Collaboration on handbook
Grönatakhandboken is the product of a collaboration between several different parties, and RISE’s contributions included – in addition to project management – expertise in fire, solar cells and energy calculations. RISE also conducts tests on how the roof slows storm water run-off at different substrate depths.
“The substrate layer should not be too shallow,” says Västerdal. “For a sedum roof, 5-8 centimetres are required. Otherwise, there is a risk that the plants will dry out and that the entire vegetation layer will blow off.
“RISE has expertise in areas such as roof construction, fire safety and slowing storm water, so we are happy to assist roof system manufacturers with development testing and verification.”

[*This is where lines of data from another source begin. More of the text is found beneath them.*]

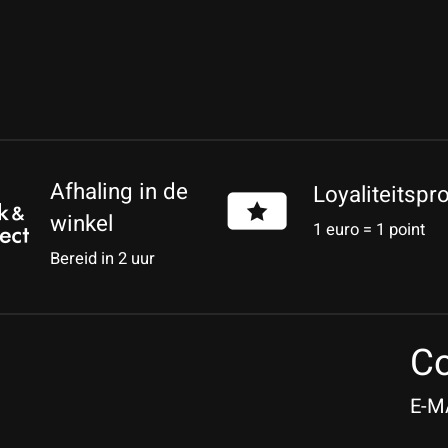
Afhaling in de
Loyaliteitsp
winkel
1 euro = 1 point
Bereid in 2 uur
Co
E-M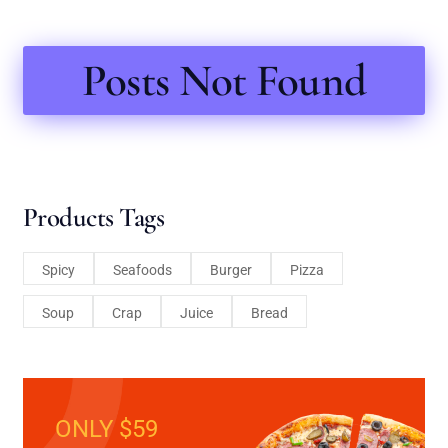
Posts Not Found
Products Tags
Spicy
Seafoods
Burger
Pizza
Soup
Crap
Juice
Bread
ONLY $59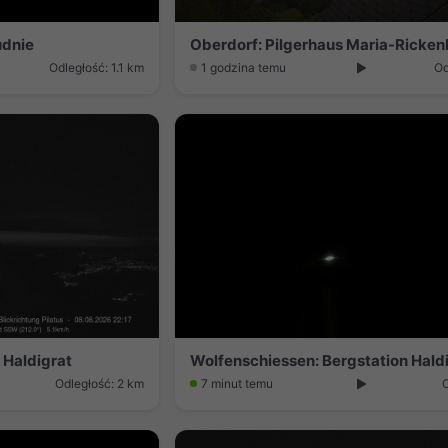
udnie
Oberdorf: Pilgerhaus Maria-Ricke
Odległość: 1.1 km
1 godzina temu
Od
 Haldigrat
Odległość: 2 km
7 minut temu
O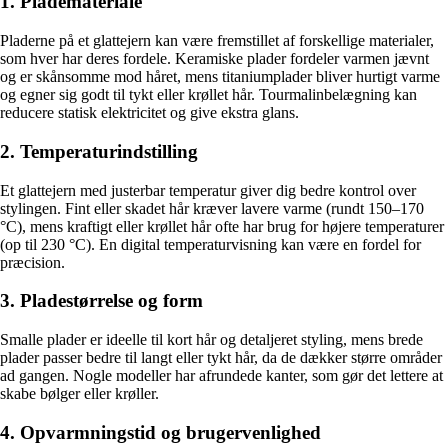
1. Plademateriale
Pladerne på et glattejern kan være fremstillet af forskellige materialer,
som hver har deres fordele. Keramiske plader fordeler varmen jævnt
og er skånsomme mod håret, mens titaniumplader bliver hurtigt varme
og egner sig godt til tykt eller krøllet hår. Tourmalinbelægning kan
reducere statisk elektricitet og give ekstra glans.
2. Temperaturindstilling
Et glattejern med justerbar temperatur giver dig bedre kontrol over
stylingen. Fint eller skadet hår kræver lavere varme (rundt 150–170
°C), mens kraftigt eller krøllet hår ofte har brug for højere temperaturer
(op til 230 °C). En digital temperaturvisning kan være en fordel for
præcision.
3. Pladestørrelse og form
Smalle plader er ideelle til kort hår og detaljeret styling, mens brede
plader passer bedre til langt eller tykt hår, da de dækker større områder
ad gangen. Nogle modeller har afrundede kanter, som gør det lettere at
skabe bølger eller krøller.
4. Opvarmningstid og brugervenlighed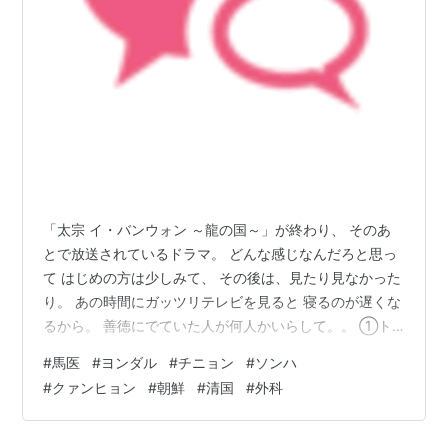
なっていた様である。（三國志魏志東夷伝より）
後漢の衰退と共に遼東の公孫氏が勢力を伸ばしこの地を
実質支配する。魏晋南北朝に入ると、中国は混迷の時代
にはいり、事実上空白地帯となる。
扶余系の高句麗が南下して、楽浪郡(313年)、帶方郡
(314年)を滅ぼし、勢力圏に組み込む。
南の三韓では、
新羅
(356-935)と
百済
(345)の勢力が伸
張し、ここに三国時代が成立する。なお新羅の成立には
「太宗 イ・バンウォン ～龍の国～」が終わり、 そのあ
倭人が、百済の成立には
高句麗
が関わっていると言う伝
とで放送されているドラマ。 どんな感じなんだろと思っ
て はじめの方は少しみて、 その後は、見たり見なかった
説がある。（朝鮮最古の現存正史である三国史記より）
り。 あの時間にガッツリテレビを見ると 寝るのが遅くな
この三国並立の時代は、隋・唐の中国統一によって崩壊
るから。 善徳にでていた人が何人かいらして。。 ①ト
する。唐の朝貢国と成った新羅が、唐の助力を受け、百
ンマンの実父とトンマンの側近を やっていたイケメンと
#
馬医
#
ヨンダル
#
チニョン
#
ソンハ
②トンマン役の女優さんがでていて ③ミシル側のファ
済を(660)、ついで高句麗を(668)滅ぼし、事実上統一
#
クァンヒョン
#
朝鮮
#
清国
#
外科
ラン ナンドだった男子の一人が 成績優秀な医学生。と同
される。しかしながら、北部の帰属をめぐって唐と対立
じ人っぽい。 （たぶん、イ・サンの カンソッキだった人
し、戦争を行う。後に新羅は唐と和睦し入貢、唐は朝鮮
と同じ） 外見の話になってしまうけど、 ①の俳優さん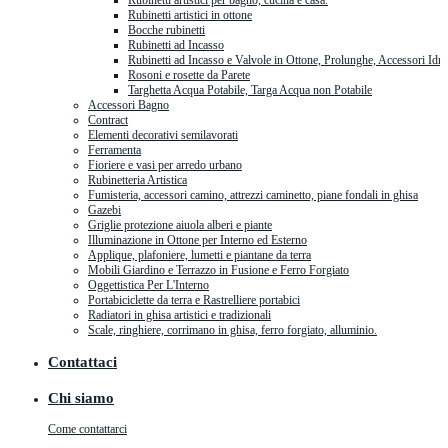
Rubinetti artistici per bagno, cucina e casa.
Rubinetti artistici in ottone
Bocche rubinetti
Rubinetti ad Incasso
Rubinetti ad Incasso e Valvole in Ottone, Prolunghe, Accessori Idra
Rosoni e rosette da Parete
Targhetta Acqua Potabile, Targa Acqua non Potabile
Accessori Bagno
Contract
Elementi decorativi semilavorati
Ferramenta
Fioriere e vasi per arredo urbano
Rubinetteria Artistica
Fumisteria, accessori camino, attrezzi caminetto, piane fondali in ghisa
Gazebi
Griglie protezione aiuola alberi e piante
Illuminazione in Ottone per Interno ed Esterno
Applique, plafoniere, lumetti e piantane da terra
Mobili Giardino e Terrazzo in Fusione e Ferro Forgiato
Oggettistica Per L'Interno
Portabiciclette da terra e Rastrelliere portabici
Radiatori in ghisa artistici e tradizionali
Scale, ringhiere, corrimano in ghisa, ferro forgiato, alluminio.
Contattaci
Chi siamo
Come contattarci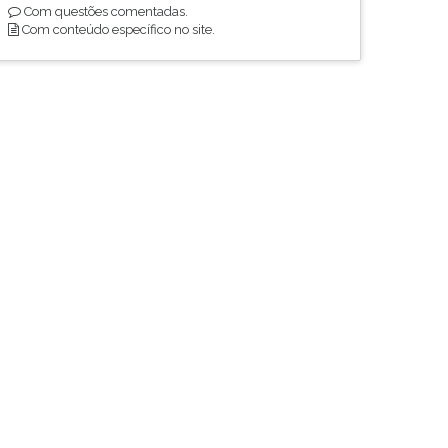
Com questões comentadas.
Com conteúdo específico no site.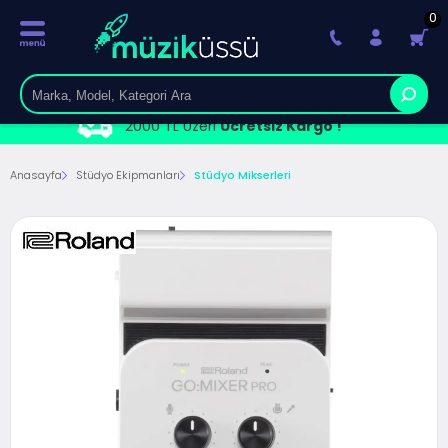
0
2000 TL Üzeri
Ücretsiz Kargo !
Anasayfa
Stüdyo Ekipmanları
Stüdyo Mikserleri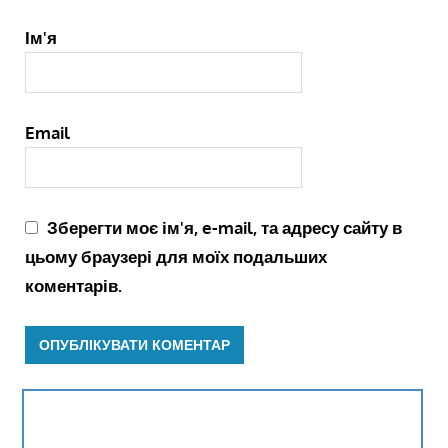
Ім'я
Email
Зберегти моє ім'я, e-mail, та адресу сайту в
цьому браузері для моїх подальших
коментарів.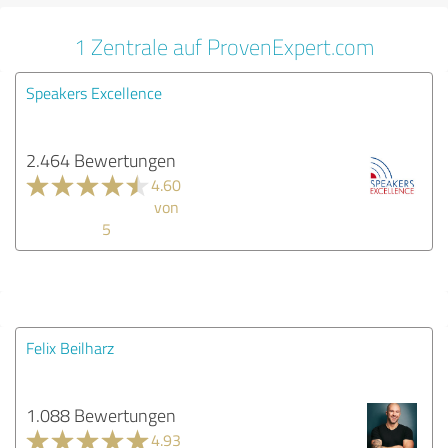
1 Zentrale auf ProvenExpert.com
Speakers Excellence
2.464 Bewertungen
4.60
von
5
Felix Beilharz
1.088 Bewertungen
4.93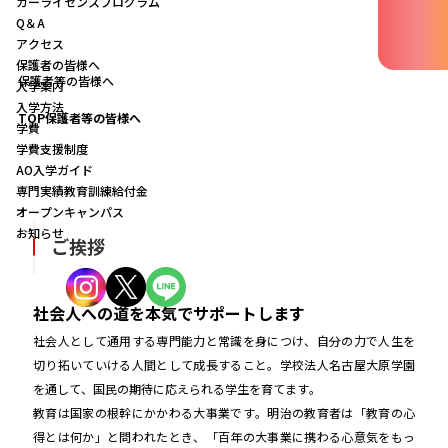
カーライセンスプログラム
Q＆A
アクセス
保護者の皆様へ
保護者等の皆様へ
入学案内
入学方法
TOP
保護者等の皆様へ
学費
学費支援制度
AO入学ガイド
専門実績教育訓練給付金
オープンキャンパス
お知らせ
ご挨拶
社会人への道を本気でサポートします
社会人として通用する専門能力と常識を身につけ、自分の力で人生を
切り拓いていける人間として成長すること。学校法人名古屋大原学園
を通して、国民の期待に応えられる学生を育てます。
教育は国家の根幹にかかわる大事業です。明治の教育者は「教育の心
得とは何か」と問われたとき、「百年の大事業に携わる心意気をもっ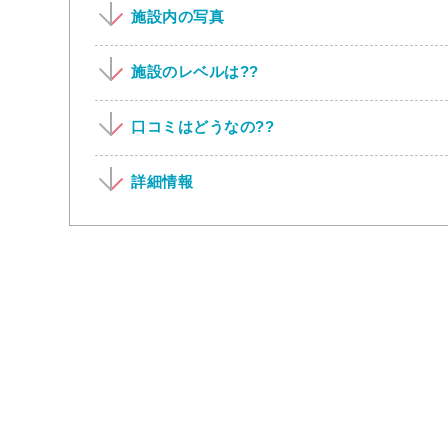
施設内の写真
施設のレベルは??
口コミはどうなの??
詳細情報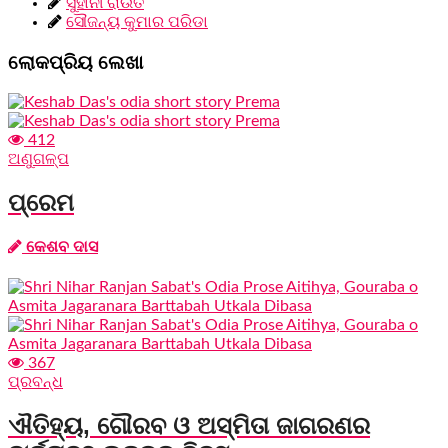
ସୁହାନୀ ରାଉତ
ସୌଜନ୍ୟ କୁମାର ପରିଡା
ଲୋକପ୍ରିୟ ଲେଖା
412
ଅଣୁଗଳ୍ପ
ପ୍ରେମ
କେଶବ ଦାସ
367
ପ୍ରବନ୍ଧ
ଐତିହ୍ୟ, ଗୌରବ ଓ ଅସ୍ମିତା ଜାଗରଣର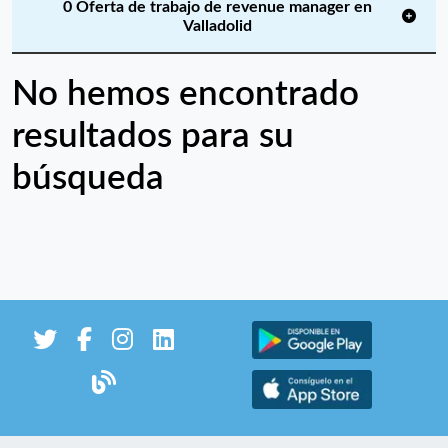
0 Oferta de trabajo de revenue manager en
Valladolid
No hemos encontrado
resultados para su
búsqueda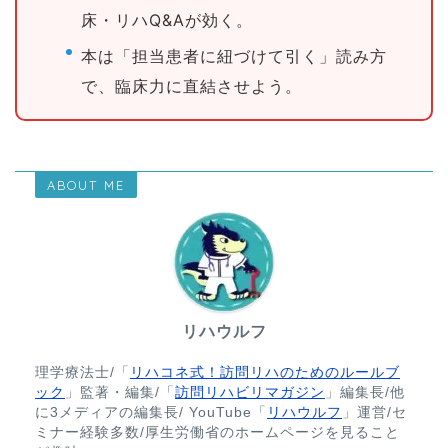
床・リハQ&Aが効く。
本は「担当患者に紐づけて引く」読み方
で、臨床力に直結させよう。
ABOUT ME
リハウルフ
理学療法士/「
リハコネ式！訪問リハのためのルールブ
ック
」監著・編集/「
訪問リハビリマガジン
」編集長/他
に3メディアの編集長/ YouTube「
リハウルフ
」運営/セ
ミナー経験多数/厚生労働省のホームページを見ること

More complex green roofs naturally require much thicker substrates than sedum roofs, and in the case of a roof garden, extensive requirements are imposed on the design and construction of the roof. Grönatakhandboken has been supplemented with a paper called Vedartad vegetation på gröna tak, which addresses the choice of suitable tree varieties and what to consider when planting trees on roofs.
Grönatakhandboken is divided into two parts that deal with everything from concrete floors and waterproofing layers to plant beds, vegetation and much more. It contains both detailed practical information and general knowledge and can thus be an asset for anyone who in any way works with green roofs.